Top of GIVEN RECORDS
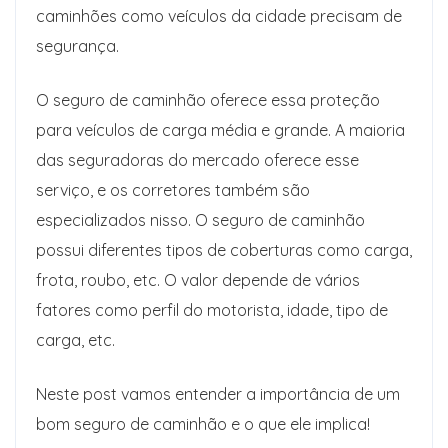
caminhões como veículos da cidade precisam de
segurança.
O seguro de caminhão oferece essa proteção
para veículos de carga média e grande. A maioria
das seguradoras do mercado oferece esse
serviço, e os corretores também são
especializados nisso. O seguro de caminhão
possui diferentes tipos de coberturas como carga,
frota, roubo, etc. O valor depende de vários
fatores como perfil do motorista, idade, tipo de
carga, etc.
Neste post vamos entender a importância de um
bom seguro de caminhão e o que ele implica!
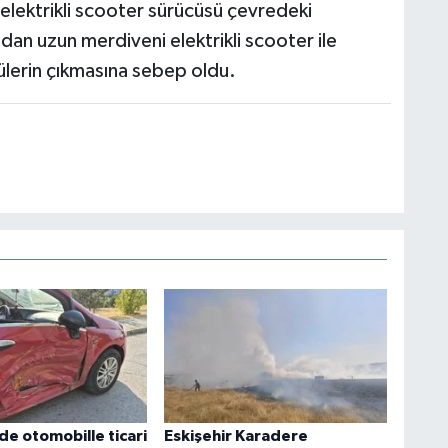
 elektrikli scooter sürücüsü çevredeki
dan uzun merdiveni elektrikli scooter ile
ülerin çıkmasına sebep oldu.
de otomobille ticari
Eskişehir Karadere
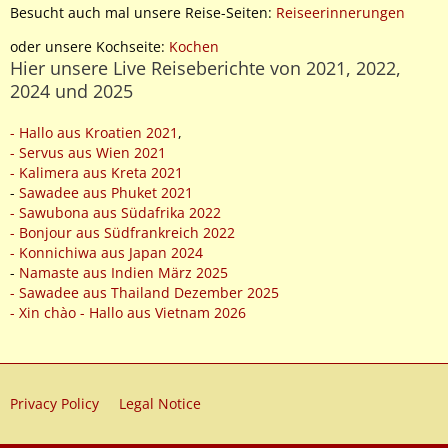
Besucht auch mal unsere Reise-Seiten:
Reiseerinnerungen
oder unsere Kochseite:
Kochen
Hier unsere Live Reiseberichte von 2021, 2022,
2024 und 2025
- Hallo aus Kroatien 2021
,
- Servus aus Wien 2021
- Kalimera aus Kreta 2021
-
Sawadee aus Phuket 2021
- Sawubona aus Südafrika 2022
- Bonjour aus Südfrankreich 2022
- Konnichiwa aus Japan 2024
-
Namaste aus Indien März 2025
- Sawadee aus Thailand Dezember 2025
- Xin chào - Hallo aus Vietnam 2026
Privacy Policy
Legal Notice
Bottom of GIVEN RECORDS
- AIM OF THE TASK -
Could the entries above be copied out exactly, with no pictures included?

- ANSWER FOR THIS EXERCISE -
caminhões como veículos da cidade precisam de
segurança.
O seguro de caminhão oferece essa proteção
para veículos de carga média e grande. A maioria
das seguradoras do mercado oferece esse
serviço, e os corretores também são
especializados nisso. O seguro de caminhão
possui diferentes tipos de coberturas como carga,
frota, roubo, etc. O valor depende de vários
fatores como perfil do motorista, idade, tipo de
carga, etc.
Neste post vamos entender a importância de um
bom seguro de caminhão e o que ele implica!
 elektrikli scooter sürücüsü çevredeki
dan uzun merdiveni elektrikli scooter ile
ülerin çıkmasına sebep oldu.
de otomobille ticari
Eskişehir Karadere
Besucht auch mal unsere Reise-Seiten:
Reiseerinnerungen
oder unsere Kochseite:
Kochen
Hier unsere Live Reiseberichte von 2021, 2022,
2024 und 2025
- Hallo aus Kroatien 2021
,
- Servus aus Wien 2021
- Kalimera aus Kreta 2021
-
Sawadee aus Phuket 2021
- Sawubona aus Südafrika 2022
- Bonjour aus Südfrankreich 2022
- Konnichiwa aus Japan 2024
-
Namaste aus Indien März 2025
- Sawadee aus Thailand Dezember 2025
- Xin chào - Hallo aus Vietnam 2026
Privacy Policy
Legal Notice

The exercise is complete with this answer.